IMAGE ZONE DISCRIMINATION SYSTEM AND METHOD Technical Field This invention relates generally to document conversion systems and methods and, in particular, to an image zone discrimination system and method for identifying automatically text, pictures, and tables from a page of a document.
Background of the Invention A page of a document may contain different types of image zones such as text, pictures, and tables. Pictures include drawings, figures, images, photographs, or any other type of illustrative markings. In conventional document conversion systems, each of these types of image zones is processed differently and separately. For example, an image zone containing text needs to be processed by an optical character recognition system to recognize characters of the text. Similarly, an image zone which contains pictures needs to be processed by a raster-tovector system. However, an image zone which contains pictures does not require any processing by an optical character recognition engine.
Conventional document conversion systems can separate pieces of a raster image into image zones or blocks of information.
For example, if a raster image contains a picture and text describing the picture, conventional document conversion systems can separate the picture and the text each into an unlabeled image zone. Some conventional document conversion systems can highlight the separated blocks of information or image zones.
However, before the image zones can be processed, a document conversion operator must identify what type of image zone the highlighted part of the raster image is and manually label the identified image zone with its zone type (text, image, table, handwriting). Therefore, there exists a significant need to identify automatically an image zone type from a portion of a raster image and to label the portion of the raster image with the correct image zone type.
Summary of the Invention The present invention has utility in identifying automatically by using a neural network whether an image zone contains text, a table, or a picture.
Thus, it is an advantage of the present invention to determine, identify, or recognize automatically by using a neural network whether an image zone type is text, a table, or an picture image.
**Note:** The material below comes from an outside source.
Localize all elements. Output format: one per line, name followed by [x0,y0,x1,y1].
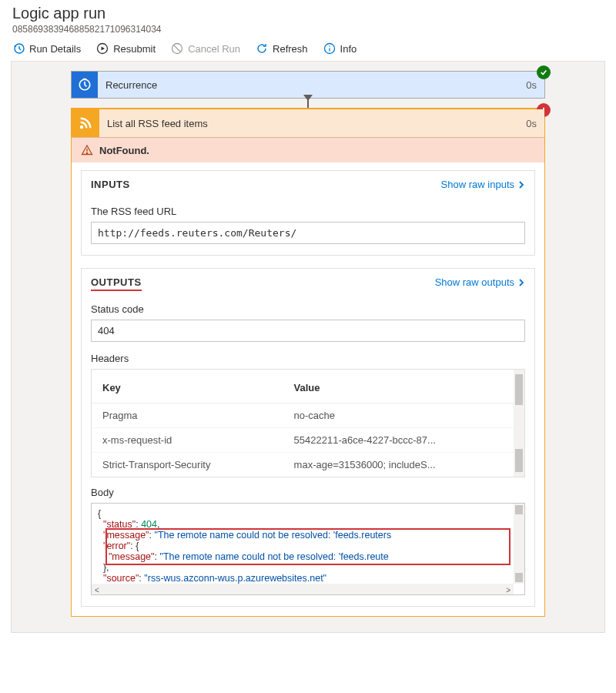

According to one aspect of the invention, an image zone discrimination system is provided which is connectable to receive a plurality of image zones. Each of the image zones has one of a plurality of zone types including text, a picture, or a table. The image zone discrimination system comprises (a) a region identifier which selects a region from each of the image zones and (b) a neural network connected to the region identifier, the neural network sampling the region and identifying a zone type of the subsampled region of the image zone.
According to another aspect of the invention, an image zone discrimination method is provided which is executed on a computer as part of a computer program. The method identifies a plurality of zone types including text, pictures, images, and tables from a page of a document. The computer is connectable to receive a plurality of image zones. The method comprises the steps of (a) selecting a region from each of the image zones; (b) subsampling the region; and (c) identifying automatically a zone type of the subsampled region of the image zone.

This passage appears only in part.